通称FORLINE、フォーラインと呼ばれ、至線とも称される一方、このゲームのアンチファンや仮想現実を使用するゲーム自体に反感を持つ団体からはFOOLともあだ名される。まあ、何か新しいことをする→訴えられかける→対策を取るのループを繰り返しているのを見ると運営はその通りアホなのかもしれない。
とはいえ、動けば疲労は現れるし汗も出るなど、作りは非常に仔細でリアリティに富んでいる。その辺の雑草や砂埃も現実と大差ない。街のすすけたレンガも、葉っぱも、毛穴さえもほぼ完璧に表現されている。初めて見たときは驚きを通り越して感慨さえわいてきたものだ。
この点に惹かれる人も多く、現実では見られない景色を求めて、リタイアした老夫婦が登録することも多い。俺も勧誘特典求めて絶景マニアの友人を誘ったのだが、初めてこの世界に来たときの騒ぎようったら、なかなか忘れられない。ちなみに奴のレベルは半年近く先にプレイしていた俺より八も上、どうしてこうなった……。

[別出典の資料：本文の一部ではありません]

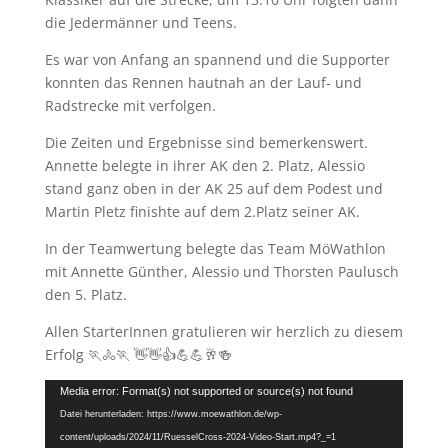
die Jedermänner und Teens.
Es war von Anfang an spannend und die Supporter
konnten das Rennen hautnah an der Lauf- und
Radstrecke mit verfolgen.
Die Zeiten und Ergebnisse sind bemerkenswert.
Annette belegte in ihrer AK den 2. Platz, Alessio
stand ganz oben in der AK 25 auf dem Podest und
Martin Pletz finishte auf dem 2.Platz seiner AK.
In der Teamwertung belegte das Team MöWathlon
mit Annette Günther, Alessio und Thorsten Paulusch
den 5. Platz.
Allen StarterInnen gratulieren wir herzlich zu diesem
Erfolg 🏃🚴🏃 👋👋👍💪💪🥂🍻
Video-
Media error: Format(s) not supported or source(s) not found
Player
Datei herunterladen: https://www.moewathlon.de/wp-
content/uploads/2024/11/RuesselCross-2024-Video-Start.mp4?_=1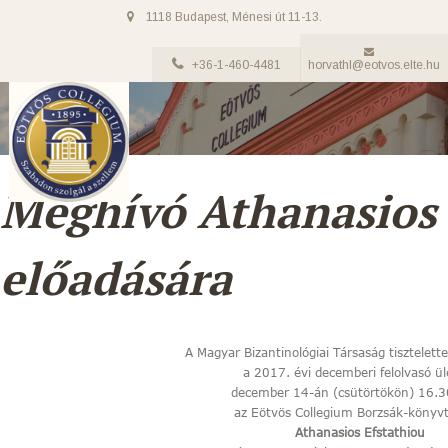
1118 Budapest, Ménesi út 11-13.
+36-1-460-4481
horvathl@eotvos.elte.hu
Meghívó Athanasios 
előadására
A Magyar Bizantinológiai Társaság tisztelett
a 2017. évi decemberi felolvasó ül
december 14-án (csütörtökön) 16.3
az Eötvös Collegium Borzsák-könyv
Athanasios Efstathiou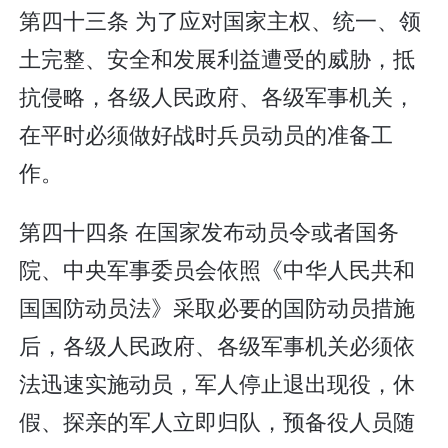
第四十三条 为了应对国家主权、统一、领
土完整、安全和发展利益遭受的威胁，抵
抗侵略，各级人民政府、各级军事机关，
在平时必须做好战时兵员动员的准备工
作。
第四十四条 在国家发布动员令或者国务
院、中央军事委员会依照《中华人民共和
国国防动员法》采取必要的国防动员措施
后，各级人民政府、各级军事机关必须依
法迅速实施动员，军人停止退出现役，休
假、探亲的军人立即归队，预备役人员随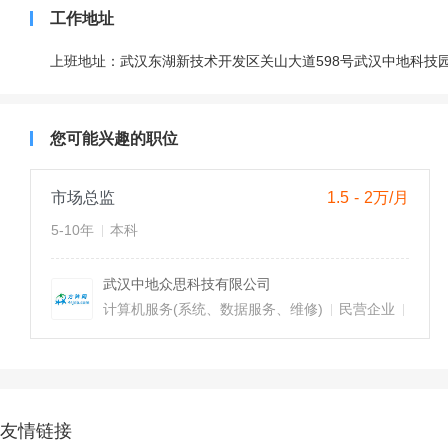
工作地址
上班地址：武汉东湖新技术开发区关山大道598号武汉中地科技园综
您可能兴趣的职位
市场总监
1.5 - 2万/月
5-10年
本科
武汉中地众思科技有限公司
计算机服务(系统、数据服务、维修)
民营企业
江夏
友情链接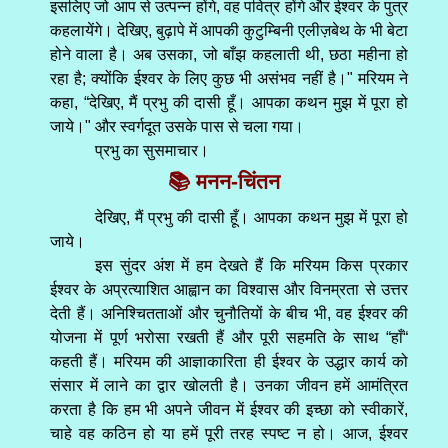
इसलिए जो आप से उत्पन्न होंगे, वह पवित्र होंगे और ईश्वर के पुत्र
कहलायेंगे। देखिए, बुढ़ापे में आपकी कुटुम्बिनी एलीज़बेथ के भी बेटा
होने वाला है। अब उसका, जो बाँझ कहलाती थी, छठा महीना हो
रहा है; क्योंकि ईश्वर के लिए कुछ भी असंभव नहीं है।" मरियम ने
कहा, “देखिए, मैं प्रभु की दासी हूँ। आपका कथन मुझ में पूरा हो
जाये।" और स्वर्गदूत उसके पास से चला गया।
प्रभु का सुसमाचार।
📚 मनन-चिंतन
देखिए, मैं प्रभु की दासी हूँ। आपका कथन मुझ में पूरा हो
जाये।
इस सुंदर अंश में हम देखते हैं कि मरियम किस प्रकार
ईश्वर के अप्रत्याशित आह्वान का विश्वास और विनम्रता से उत्तर
देती हैं। अनिश्चितताओं और चुनौतियों के बीच भी, वह ईश्वर की
योजना में पूर्ण भरोसा रखती हैं और पूरी सहमति के साथ “हाँ“
कहती हैं। मरियम की आज्ञाकारिता ही ईश्वर के उद्धार कार्य को
संसार में लाने का द्वार खोलती है। उनका जीवन हमें आमंत्रित
करता है कि हम भी अपने जीवन में ईश्वर की इच्छा को स्वीकारें,
चाहे वह कठिन हो या हमें पूरी तरह स्पष्ट न हो। आज, ईश्वर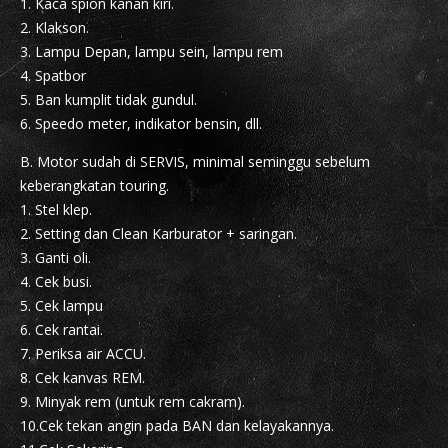
1. Kaca spion kanan kiri.
2. Klakson.
3. Lampu Depan, lampu sein, lampu rem
4. Spatbor
5. Ban kumplit tidak gundul.
6. Speedo meter, indikator bensin, dll.
B. Motor sudah di SERVIS, minimal seminggu sebelum
keberangkatan touring.
1. Stel klep.
2. Setting dan Clean Karburator + saringan.
3. Ganti oli.
4. Cek busi.
5. Cek lampu
6. Cek rantai.
7. Periksa air ACCU.
8. Cek kanvas REM.
9. Minyak rem (untuk rem cakram).
10.Cek tekan angin pada BAN dan kelayakannya.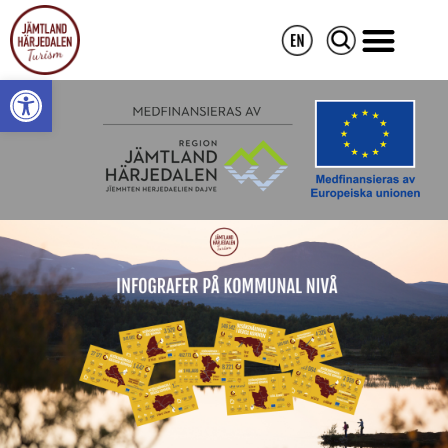
Open toolbar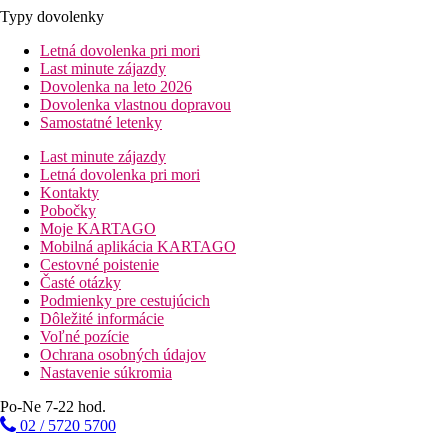
Typy dovolenky
Letná dovolenka pri mori
Last minute zájazdy
Dovolenka na leto 2026
Dovolenka vlastnou dopravou
Samostatné letenky
Last minute zájazdy
Letná dovolenka pri mori
Kontakty
Pobočky
Moje KARTAGO
Mobilná aplikácia KARTAGO
Cestovné poistenie
Časté otázky
Podmienky pre cestujúcich
Dôležité informácie
Voľné pozície
Ochrana osobných údajov
Nastavenie súkromia
Po-Ne 7-22 hod.
02 / 5720 5700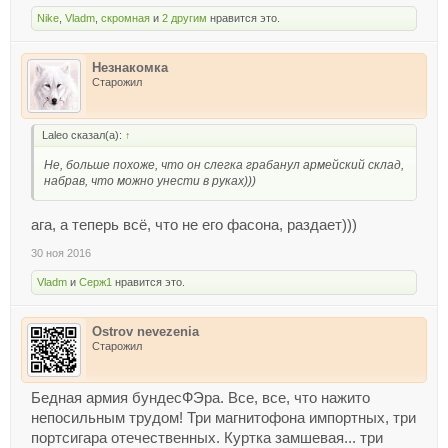
Nike
,
Vladm
,
скромная
и
2 другим
нравится это.
Незнакомка
Старожил
Laleo сказал(а):
↑
Не, больше похоже, что он слегка грабанул армейский склад,
набрав, что можно унести в руках)))
ага, а теперь всё, что не его фасона, раздает)))
30 ноя 2016
Vladm
и
Серж1
нравится это.
Ostrov nevezenia
Старожил
Бедная армия бундесФЭра. Все, все, что нажито
непосильным трудом! Три магнитофона импортных, три
портсигара отечественных. Куртка замшевая... три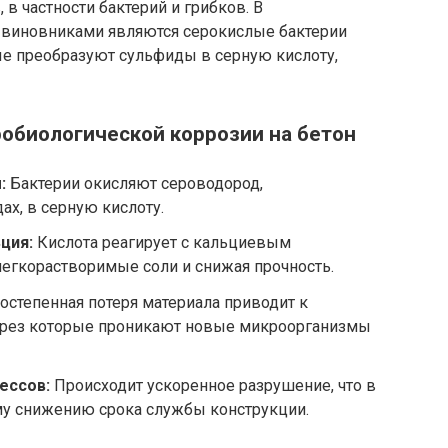
в частности бактерий и грибков. В
 виновниками являются серокислые бактерии
торые преобразуют сульфиды в серную кислоту,
обиологической коррозии на бетон
:
Бактерии окисляют сероводород,
ах, в серную кислоту.
ция:
Кислота реагирует с кальциевым
легкорастворимые соли и снижая прочность.
остепенная потеря материала приводит к
ерез которые проникают новые микроорганизмы
ессов:
Происходит ускоренное разрушение, что в
му снижению срока службы конструкции.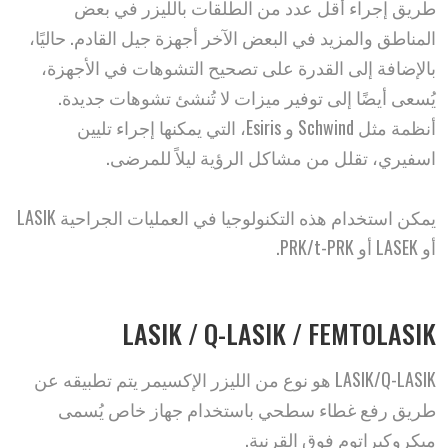
طريق إجراء أقل عدد من الطلقات بالليزر في بعض
المناطق والمزيد في البعض الآخر أجهزة جيل القادم. حاليًا،
بالإضافة إلى القدرة على تصحيح التشوهات في الأجهزة،
يُسعى أيضًا إلى توفير ميزات لا تُنشئ تشوهات جديدة.
أنظمة مثل Schwind و Esiris، التي يمكنها إجراء تليين
اسفيري، تقلل من مشاكل الرؤية ليلاً للمرضى.
يمكن استخدام هذه التكنولوجيا في العمليات الجراحية LASIK
أو LASEK أو PRK/t-PRK.
LASIK / Q-LASIK / FEMTOLASIK
LASIK/Q-LASIK هو نوع من الليزر الإكسيمر يتم تطبيقه عن
طريق رفع غطاء سطحي باستخدام جهاز خاص يُسمى
ميكروكيراتوم فوق القرنية.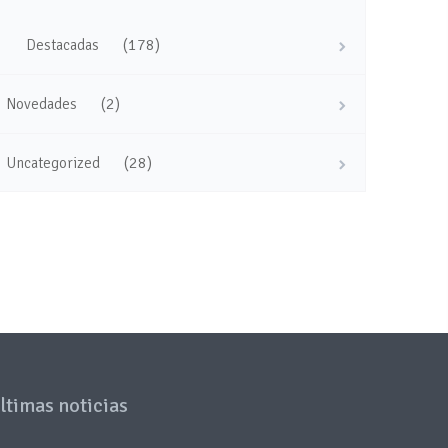
(178)
Destacadas
(2)
Novedades
(28)
Uncategorized
ltimas noticias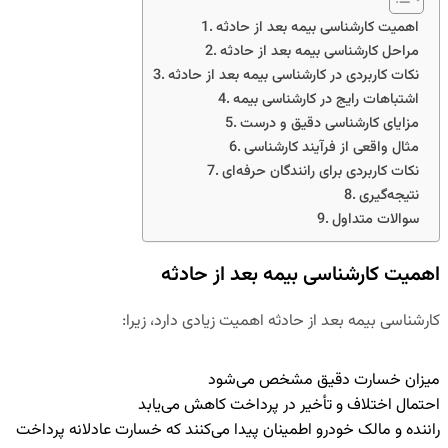
اهمیت کارشناسی بیمه بعد از حادثه
مراحل کارشناسی بیمه بعد از حادثه
نکات کاربردی در کارشناسی بیمه بعد از حادثه
اشتباهات رایج در کارشناسی بیمه
مزایای کارشناسی دقیق و درست
مثال واقعی از فرآیند کارشناسی
نکات کاربردی برای رانندگان حرفه‌ای
نتیجه‌گیری
سوالات متداول
اهمیت کارشناسی بیمه بعد از حادثه
کارشناسی بیمه بعد از حادثه اهمیت زیادی دارد، زیرا:
میزان خسارت دقیق مشخص می‌شود
احتمال اختلاف و تأخیر در پرداخت کاهش می‌یابد
راننده و مالک خودرو اطمینان پیدا می‌کنند که خسارت عادلانه پرداخت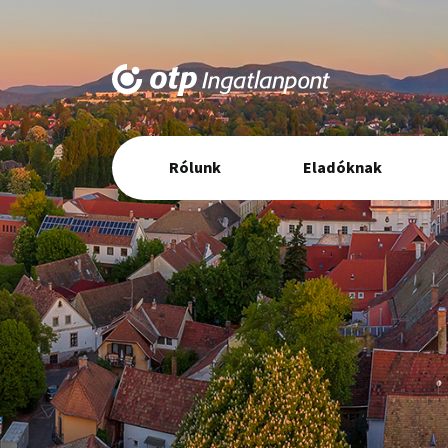
Elsődleges
Rólunk
Eladóknak
navigáció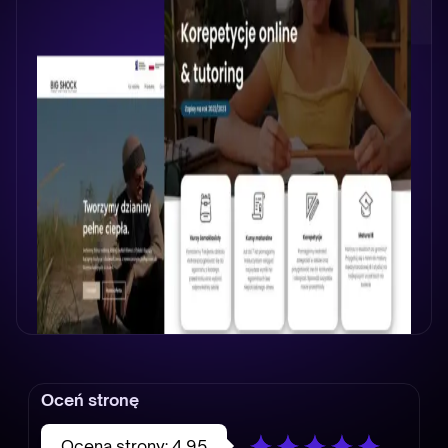
Oceń stronę
Ocena strony:
4.95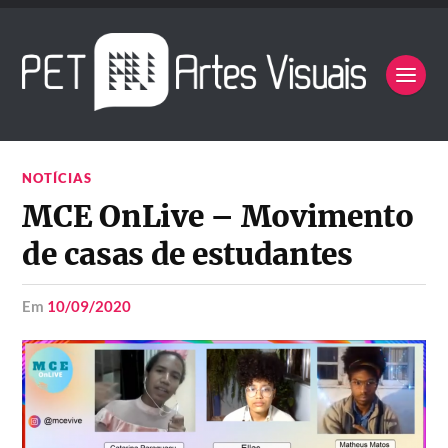
NOTÍCIAS
MCE OnLive – Movimento
de casas de estudantes
em
10/09/2020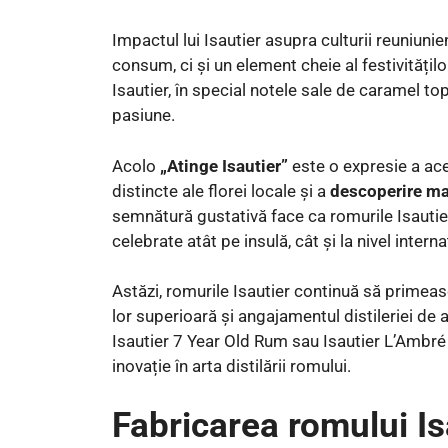
Impactul lui Isautier asupra culturii reuniun
consum, ci și un element cheie al festivitățilo
Isautier, în special notele sale de caramel top
pasiune.
Acolo
„Atinge Isautier”
este o expresie a ace
distincte ale florei locale și a
descoperire ma
semnătură gustativă face ca romurile Isautier
celebrate atât pe insulă, cât și la nivel interna
Astăzi, romurile Isautier continuă să primeas
lor superioară și angajamentul distileriei d
Isautier 7 Year Old Rum sau Isautier L’Ambré
inovație în arta distilării romului.
Fabricarea romului I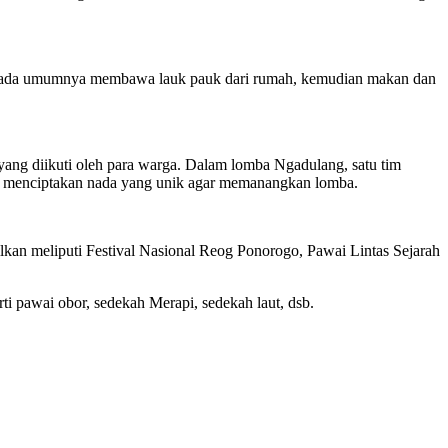
kat pada umumnya membawa lauk pauk dari rumah, kemudian makan dan
yang diikuti oleh para warga. Dalam lomba Ngadulang, satu tim
mba menciptakan nada yang unik agar memanangkan lomba.
lkan meliputi Festival Nasional Reog Ponorogo, Pawai Lintas Sejarah
ti pawai obor, sedekah Merapi, sedekah laut, dsb.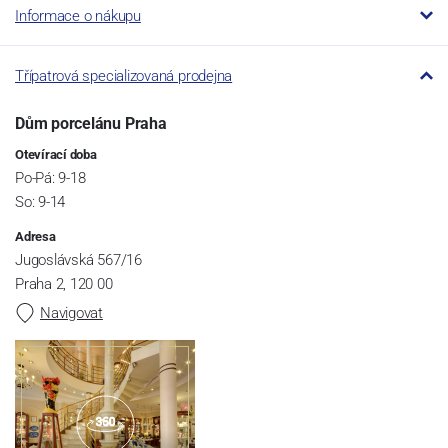
Informace o nákupu
Třípatrová specializovaná prodejna
Dům porcelánu Praha
Otevírací doba
Po-Pá: 9-18
So: 9-14
Adresa
Jugoslávská 567/16
Praha 2, 120 00
Navigovat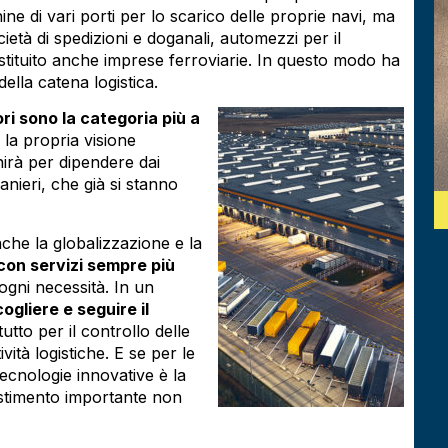
ne di vari porti per lo scarico delle proprie navi, ma
ietà di spedizioni e doganali, automezzi per il
stituito anche imprese ferroviarie. In questo modo ha
ella catena logistica.
ri sono la categoria più a
 la propria visione
inirà per dipendere dai
anieri, che già si stanno
nche la globalizzazione e la
i con servizi sempre più
 ogni necessità. In un
ogliere e seguire il
tutto per il controllo delle
vità logistiche. E se per le
tecnologie innovative è la
estimento importante non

仮想現実技術が現実のものとなってから十年が過ぎたが、このフォーラインに太刀打ちできる作品は今のところ存在しない。それはそうだろう、このゲームの運営会社のオーナーは世界的大富豪で、湯水のごとく莫大な金を開発費につぎ込んでいるのだから。
今から五年前、巨大企業ヘイムダル・インターナショナルの総帥が会議中、突如老若男女に熱い時間を過ごしてほしいと思ってしまい、金融機関や米国政府の元高官が設立したファンドと一緒に仮想現実技術を開発した会社を途方もない金額で買収したのだった。
ちらっとフリー百科事典でその額を見たのだが、彼自身の負担額は到底道楽に使えるとは、いや個人が出せる金額とは未だに信じられない。あれだけの金額があれば、野球やサッカーのシーズンチケットや豪邸、高級車をごまんと買えそうである。そして、開発会社の技術を使用して、氏は運営会社を設立したのであった。
そんな訳で、初期費用以外は無料というありえない金額設定でもう一つの現実が体験できる。他のゲーム会社が敵うはずもない。そもそも土台が違いすぎるのだから。まあ、こんなとんでもないことを思い付きで実行してくれるオーナーにはユーザーとしていくら感謝しても足りないのではと思うほどで、使える金の限られた学生の身分としては大変ありがたい。
さて、もうそろそろ帰るべき時間だろう。いい加減勉強しないと、友人たちと組んでいる夏のエリア攻略作戦への参加に支障をきたしてしまいかねない。
この日は大きな収穫を得た。経験値のわりと高い牛さんを百匹も狩ったのでレベルが一つ上がったし、レアドロップである高級食材バッファロースの塊を十個も手に入れてしまった。目の前のメニューのアイテム欄のその名の項目にはレアランクが表示され、七つの枠の中で輝く四つの金色の星に思わず見とれてしまう。全部売って武具を新調するか、一つくらい食べてしまおうか迷いものだ。